Otto cuccioli di cane salvati da morte sicura. Quella che doveva essere una tranquilla mattinata di spostamenti legati alle festività pasquali si è trasformata, nel cuore del quartiere Monteverde, in un’operazione di salvataggio carica di emozione. Gli agenti della Polizia di Statohanno sottratto a una fine quasi certa otto cuccioli di cane, rinvenuti in condizioni di estrema sofferenza a bordo di un autobus di linea.
Il carrello degli orrori: cuccioli scambiati per peluche. Intervento lampo della Polizia di Stato al capolinea, una donna denunciata per maltrattamento. La piccola Nina adottata dagli agenti del XII Distretto.
L’allarme è scattato quando il mezzo era fermo al capolinea. Una passeggera, insospettita dai modi bruschi di una giovane donna salita a bordo con un comune carrello della spesa, si è avvicinata per controllare. Quello che sembrava un carico di peluche si è rivelato un ammasso di piccoli esseri viventi: otto cuccioli stipati senza aria, ammassati l’uno sull’altro.

La situazione è apparsa subito drammatica: i piccoli erano stati chiusi all’interno di una busta di plastica infilata nel carrello, rischiando la morte per asfissia. Al tentativo di protesta della passeggera, la proprietaria degli animali – una giovane di nazionalità romena – ha reagito con aggressività, scatenando un acceso diverbio che ha costretto l’autista a interrompere la corsa e richiedere l’intervento delle forze dell’ordine.
La fuga sventata e il soccorso degli agenti
Nonostante un tentativo di fuga della donna, il conducente e la testimone sono riusciti a trattenerla fino all’arrivo degli agenti del XII Distretto Monteverde. I poliziotti, constatata la gravità dello stato di salute degli animali, hanno agito con tempestività prestando un primo soccorso comprando acqua e cibo per idratare i cuccioli visibilmente provati.
La donna è stata accompagnata in ufficio e denunciata per maltrattamento di animali aggravato. I cani sono stati poi trasferiti presso una struttura specializzata in attesa di trovare una famiglia.
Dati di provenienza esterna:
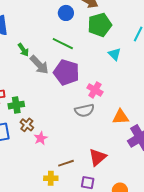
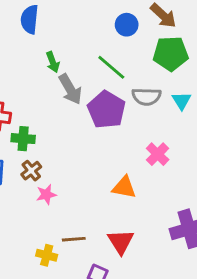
pink cross: (95, 90) -> (158, 154), moved
gray semicircle: (84, 110) -> (146, 97), moved
orange triangle: (121, 117) -> (124, 187), moved
red triangle: (97, 157) -> (121, 242), turned -36

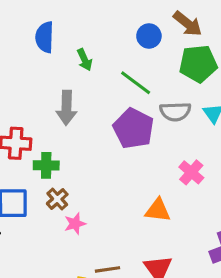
green arrow: (53, 62) -> (85, 60), moved
gray arrow: (70, 89) -> (66, 108), moved, turned 36

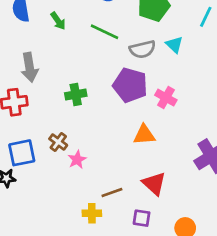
gray arrow: (66, 108) -> (30, 67), moved
purple pentagon: (133, 128) -> (130, 85), moved
green cross: (46, 165) -> (76, 95), moved

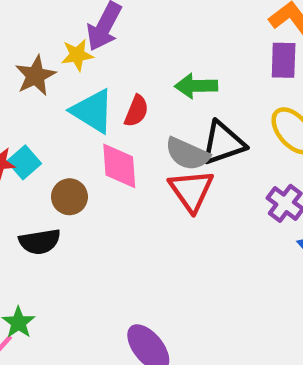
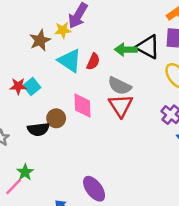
black triangle: (223, 143) -> (148, 47), moved, turned 45
pink diamond: (119, 166) -> (82, 105), moved
brown circle: (69, 197) -> (56, 118), moved

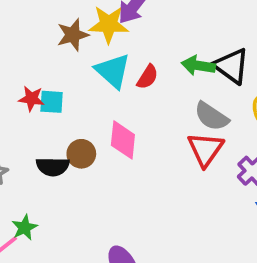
yellow star: (63, 30) -> (109, 24), size x1.5
gray semicircle: (120, 86) -> (211, 116), moved
cyan square: (32, 87) -> (52, 102), turned 35
red triangle: (121, 105) -> (205, 149), moved

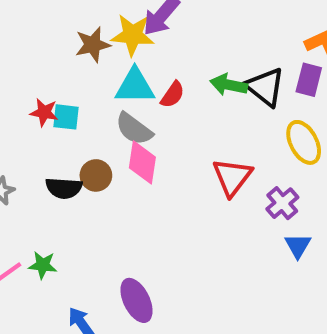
cyan triangle: (113, 71) -> (135, 86), turned -45
gray semicircle: (211, 116) -> (134, 129), moved
green star: (25, 228) -> (43, 265), moved, turned 30

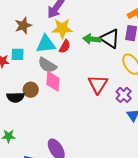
yellow star: (133, 35) -> (62, 28), moved
cyan square: (66, 117) -> (18, 54), moved

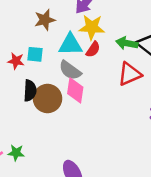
red triangle: (98, 84) -> (130, 74), moved, turned 30
brown circle: (31, 90) -> (47, 99), size x1.5
black semicircle: (15, 97) -> (30, 91), moved, turned -90

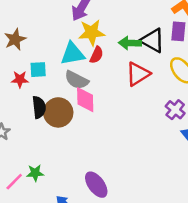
brown star: (45, 20) -> (15, 39), moved

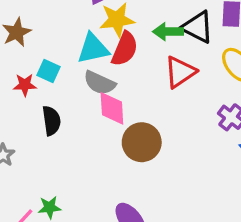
red semicircle: (97, 55) -> (125, 49), size x1.5
cyan square: (38, 70) -> (48, 71), turned 30
brown circle: (58, 112) -> (142, 142), moved

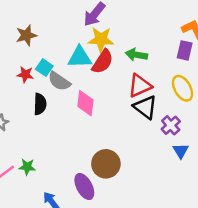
black triangle: (198, 27) -> (145, 107), moved
gray semicircle: (100, 83) -> (59, 81), moved
brown circle: (142, 142) -> (106, 164), moved

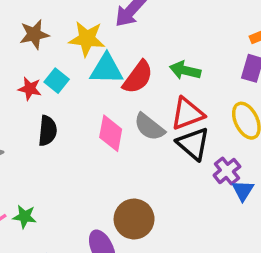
yellow star: (101, 39) -> (87, 39), moved
gray semicircle: (59, 81) -> (149, 127), moved
blue triangle: (181, 151) -> (243, 190), moved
Il lieto fine: Nina diventa la mascotte del Distretto

Tra le otto piccole vite salvate, una ha già trovato una casa speciale. Si tratta di Nina, una cagnolina che è stata ufficialmente “adottata” dagli uffici del Distretto di Monteverde.
“Da oggi Nina potrà correre tra i corridoi del commissariato. Il suo nome richiama il suono delle sirene che, per lei e i suoi fratelli, non sono state sinonimo di pericolo, ma il segnale di un nuovo inizio“.
Tutti gli altri cuccioli saranno presto pronti per l’adozione, chiudendo così un capitolo di cronaca nera con un finale di speranza e solidarietà.